The Outsized Impact Oil Price Shocks Have on the Economy
A $1 Increase could lead to $10 worth of disruption
It is obvious enough that when the price of oil goes up, it will affect the economy.
He tracked more than a century in oil shocks and shortages. Some were sometimes political - strikes, wars, cartels, and some were related to changing access.
Hamilton argues that the higher oil prices don’t just “crowd out” other purchases - if you have to spend $10 more filling your gas tank, it doesn’t just mean that you will spend $10 less somewhere else. He argues that the economic impact may actually be an order of magnitude higher than the price increase alone.

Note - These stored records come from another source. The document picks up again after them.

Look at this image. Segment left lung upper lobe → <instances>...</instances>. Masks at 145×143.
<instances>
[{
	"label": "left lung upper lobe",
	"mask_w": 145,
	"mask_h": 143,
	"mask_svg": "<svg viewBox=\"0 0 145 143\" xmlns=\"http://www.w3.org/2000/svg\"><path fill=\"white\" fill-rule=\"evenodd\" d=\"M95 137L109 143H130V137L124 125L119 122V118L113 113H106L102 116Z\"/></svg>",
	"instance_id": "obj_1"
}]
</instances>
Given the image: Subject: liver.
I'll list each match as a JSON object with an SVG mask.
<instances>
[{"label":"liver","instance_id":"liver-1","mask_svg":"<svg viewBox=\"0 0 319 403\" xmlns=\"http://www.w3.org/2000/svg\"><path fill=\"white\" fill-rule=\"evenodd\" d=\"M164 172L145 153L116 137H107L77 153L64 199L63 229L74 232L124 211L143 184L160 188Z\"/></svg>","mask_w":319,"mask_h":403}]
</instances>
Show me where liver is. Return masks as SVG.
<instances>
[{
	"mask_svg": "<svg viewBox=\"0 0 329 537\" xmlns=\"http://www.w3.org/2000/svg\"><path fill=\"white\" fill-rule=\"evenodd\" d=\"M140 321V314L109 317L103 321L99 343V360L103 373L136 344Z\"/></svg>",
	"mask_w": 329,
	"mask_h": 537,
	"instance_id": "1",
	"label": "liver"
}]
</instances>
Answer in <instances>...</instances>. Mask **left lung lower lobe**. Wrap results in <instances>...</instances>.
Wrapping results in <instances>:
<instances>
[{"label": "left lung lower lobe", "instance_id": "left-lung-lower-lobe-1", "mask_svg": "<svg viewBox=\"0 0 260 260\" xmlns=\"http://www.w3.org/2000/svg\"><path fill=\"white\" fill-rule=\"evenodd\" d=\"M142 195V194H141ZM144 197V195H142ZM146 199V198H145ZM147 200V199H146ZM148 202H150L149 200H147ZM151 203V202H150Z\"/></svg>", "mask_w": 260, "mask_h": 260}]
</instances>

Economists tend to focus on money and interest rates or economic policy as being the big factor in everything. They think work depends on money. But work - depends on energy. It is used to get raw materials, and process them into something workable before they are manufactured, distributed and sold. (Workers - even junior vice-presidents! - need to eat, too.)

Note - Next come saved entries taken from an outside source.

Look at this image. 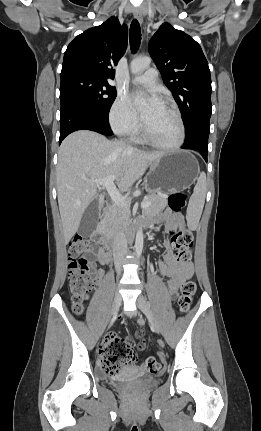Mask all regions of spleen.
Returning a JSON list of instances; mask_svg holds the SVG:
<instances>
[{
	"mask_svg": "<svg viewBox=\"0 0 261 431\" xmlns=\"http://www.w3.org/2000/svg\"><path fill=\"white\" fill-rule=\"evenodd\" d=\"M206 196V174L202 172L189 200V211L199 217L202 213Z\"/></svg>",
	"mask_w": 261,
	"mask_h": 431,
	"instance_id": "obj_1",
	"label": "spleen"
}]
</instances>
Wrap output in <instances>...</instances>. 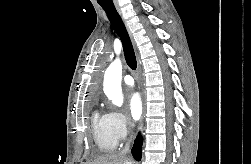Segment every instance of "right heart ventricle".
Returning <instances> with one entry per match:
<instances>
[{
    "label": "right heart ventricle",
    "mask_w": 251,
    "mask_h": 164,
    "mask_svg": "<svg viewBox=\"0 0 251 164\" xmlns=\"http://www.w3.org/2000/svg\"><path fill=\"white\" fill-rule=\"evenodd\" d=\"M92 133L98 150L109 153L115 150L118 140L111 131L107 114L95 111L91 118Z\"/></svg>",
    "instance_id": "1"
}]
</instances>
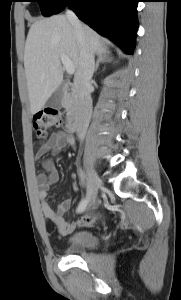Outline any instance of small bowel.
Segmentation results:
<instances>
[{
  "label": "small bowel",
  "instance_id": "c3829d8e",
  "mask_svg": "<svg viewBox=\"0 0 181 300\" xmlns=\"http://www.w3.org/2000/svg\"><path fill=\"white\" fill-rule=\"evenodd\" d=\"M67 145L75 148V139L63 131L54 132L51 134L48 142L39 148L36 156L37 158H41L48 152L58 153ZM42 167L44 172L37 175L36 183L40 188L38 196L45 219L56 227L60 235H68L73 232L76 227H86L93 224L97 220L95 214H85L74 222H67L64 219V214L71 207L70 199L62 200L56 208L52 207L48 199L49 191L50 187L59 181L60 175L51 159H45L42 162Z\"/></svg>",
  "mask_w": 181,
  "mask_h": 300
}]
</instances>
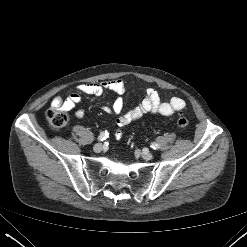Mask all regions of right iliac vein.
<instances>
[{"mask_svg":"<svg viewBox=\"0 0 247 247\" xmlns=\"http://www.w3.org/2000/svg\"><path fill=\"white\" fill-rule=\"evenodd\" d=\"M94 152L99 153L103 150V145L102 143H97L93 147Z\"/></svg>","mask_w":247,"mask_h":247,"instance_id":"obj_1","label":"right iliac vein"}]
</instances>
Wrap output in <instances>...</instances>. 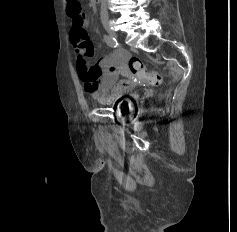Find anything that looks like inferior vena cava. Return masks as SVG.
<instances>
[{
    "instance_id": "602c4592",
    "label": "inferior vena cava",
    "mask_w": 237,
    "mask_h": 232,
    "mask_svg": "<svg viewBox=\"0 0 237 232\" xmlns=\"http://www.w3.org/2000/svg\"><path fill=\"white\" fill-rule=\"evenodd\" d=\"M101 1V20L107 21L108 20V10H107V3L106 0H100Z\"/></svg>"
}]
</instances>
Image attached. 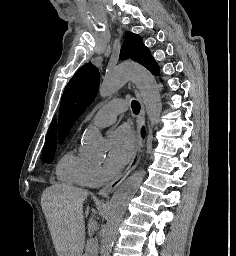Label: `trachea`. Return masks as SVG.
Returning <instances> with one entry per match:
<instances>
[{"label":"trachea","instance_id":"1","mask_svg":"<svg viewBox=\"0 0 236 256\" xmlns=\"http://www.w3.org/2000/svg\"><path fill=\"white\" fill-rule=\"evenodd\" d=\"M131 107H132V111L133 113H135V115H137L140 112V103L136 100H133L131 102Z\"/></svg>","mask_w":236,"mask_h":256}]
</instances>
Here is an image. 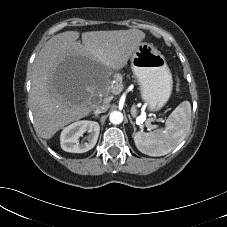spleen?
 Masks as SVG:
<instances>
[{"mask_svg":"<svg viewBox=\"0 0 227 227\" xmlns=\"http://www.w3.org/2000/svg\"><path fill=\"white\" fill-rule=\"evenodd\" d=\"M191 124V104L180 103L169 115L165 127L151 132L133 134L137 149L143 154L159 157L174 150L186 137Z\"/></svg>","mask_w":227,"mask_h":227,"instance_id":"3e777b00","label":"spleen"}]
</instances>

Industrialized societies depend on cheap and abundant energy. This was true of coal in England during the industrial revolution and oil in 20th century North America.
In fact, the collapse of the Soviet Union has been attributed in part to oil shocks.
In fact, the collapse of the Soviet Union has been attributed in part to oil shocks.
This is significant from a number of perspectives - for the economy and the environment.
The oil shock of 1973 was colossal - after years of flat prices, it increased 300%, and spiked up again by 128% in 1979. The 1973 shock was caused by the OPEC Oil Cartel, the 1979 one by the Iranian revolution. Since then, there have been price shocks both up and down. During the pandemic, prices went negative, then soared when Russia invaded Ukraine.
In Canada, massive government deficits and debt are often blamed on the Liberal Government of Pierre Trudeau - because Trudeau got them “started” and interest rates meant they couldn’t be contained, or that Trudeau’s National Energy Policy was to blame for people in the Alberta oil patch losing everything in the 1980s. In fact, the price of oil may underpin it all.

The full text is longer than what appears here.